Kode9 & the Space Ape – Black Smoke

L’accent des blocks du South London mâtiné d’inflexions afro-jamaïcaines, on est forcément habitué depuis, au hasard, Roots Manuva. On ne se lasse donc pas du MC-ing assuré sur fond de rythmiques 2-step qui fomente ici une véritable ambiance de fin du monde ; potentiellement agaçante, l’atmosphère suscite en fait une adhésion d’autant plus franche que Kode9 garantit derrière ses platines une variété de tons relativement inattendue. Des beats hallucinogènes de Black Smoke ou Love Is the Drug au gangsta rap pour ville fantôme d’Am I et Bullet Against the Bone, on se sent aussi dépaysé qu’oppressé, et d’autant plus sur des titres lents en forme de bad trip tels que Promises. La face B propose des plages essentiellement instrumentales et on n’y perd rien au change : vachement bien vu, DJ.


SBTRKT – SBTRKT

Bon ben cette fois c’est sûr, le dubstep agrémenté de vocalises enrichies en soul aura définitivement été la grande tendance de 2011, inaugurée par l’album essentiel d’un James Blake qui domine les débats. Plus proche de la fibre commerciale de Jamie Woon, l’Anglais masqué assure franchement aux curseurs (Ready Set Loop) et sait s’entourer de gens qui assurent au chant (très bon Hold On) ; cela ne l’empêche pas toujours de déraper dans la mièvrerie (Never Never) voire le mauvais goût (Pharaohs). Il fait aussi occasionnellement appel à l’organe mutin de Yukimi Nagano – madame Little Dragon à la scène – comme sur le single bizarroïde Wildfire, assurément la grande réussite de ce disque quelque peu surestimé mais néanmoins fort sympathique.


SebastiAn – Total

Dès la pochette, Sebastian Akchoté assume son narcissisme en roulant une pelle à son clone. Voilà donc qu’après cinq ans de remixes et de faux-fuyants, le DJ franco-serbe sort enfin son premier véritable album. Niveau sonore, c’est la boucherie : on connaît son penchant pour les rythmiques chargées (l’ancien Motor, inclus ici) et dans le lot des 22 titres – parfois très courts – on n’évite pas toujours l’excès pondéral, en particulier quand M.I.A. pose un featuring moyennement inspiré. Cela dit, SebastiAn se défend surtout avec un sens du groove indéniable (Embody, Love in Motion), et même s’il l’emprunte parfois trop directement à Justice (Tetra) ou Stuart Price (Kindercut), tout ça tient bien mieux la route que les snobs voudraient le faire croire. Totalement commercial mais totalement plaisant.

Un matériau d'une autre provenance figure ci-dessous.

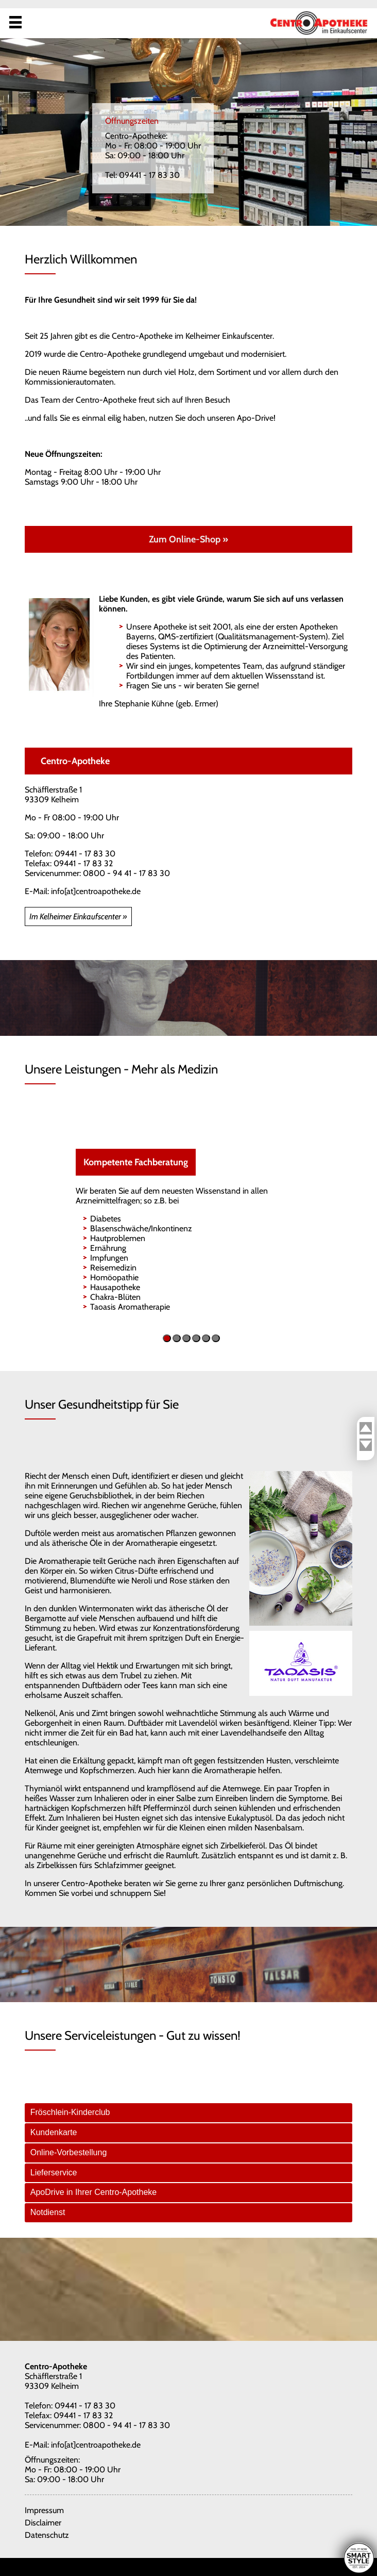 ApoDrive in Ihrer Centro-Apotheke (93, 2192)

South Central – Society of the Spectacle

Sur le podium de l’électro bourrine à l’esprit mi-punk, on retrouvait d’emblée ces bidouilleurs de Brighton, sur foi de quelques singles énormes et d’un premier album plutôt solide. On les retrouve avec un son toujours aussi gargantuesque, un peu trop lisse pour s’avérer vraiment sauvage, mais d’un niveau d’abrasivité rarement démenti. Demons renvoie directement à l’école Ed Banger et The Fourth Way à Laurent Garnier, S.O.S. est une tuerie big beat, et si les titres chantés sont globalement moins convaincants, de bonnes surprises subsistent (No Way Back), d’autant que quelques invités de prestige relèvent l’intérêt : Gary Numan jette ainsi un pont vers les eighties (Crawl) et les furieux d’A Place to Bury Strangers le traversent allègrement (The Moth). Surpuissant.


The Toxic Avenger – Angst

Les tons crépusculaires de la pochette annoncent bien la couleur : sombre mais chaleureux, le premier album de Simon Delacroix – un nom prédestiné – joue intelligemment des contrastes. La musique marie exigence et sens du plaisir, et les nombreux featurings rehaussent l’ensemble sans jamais jouer les faire-valoir. Côté rigolard, Orelsan est parfait sur N’importe Comment et Annie enchante Alien Summer avec une fausse naïveté charmante, tandis que Pleurer les Garçons renvoie Yelle à ses chères études ; côté dark, NU 1553 et C.O.L.D. sont des petites bombes d’électro futée mais c’est Never Stop qui emporte la mise avec son parfum de cold wave cybernétique et son chant habité. Coup de maître pour ce coup d’essai qui, dans sa catégorie, se révèle un must absolu.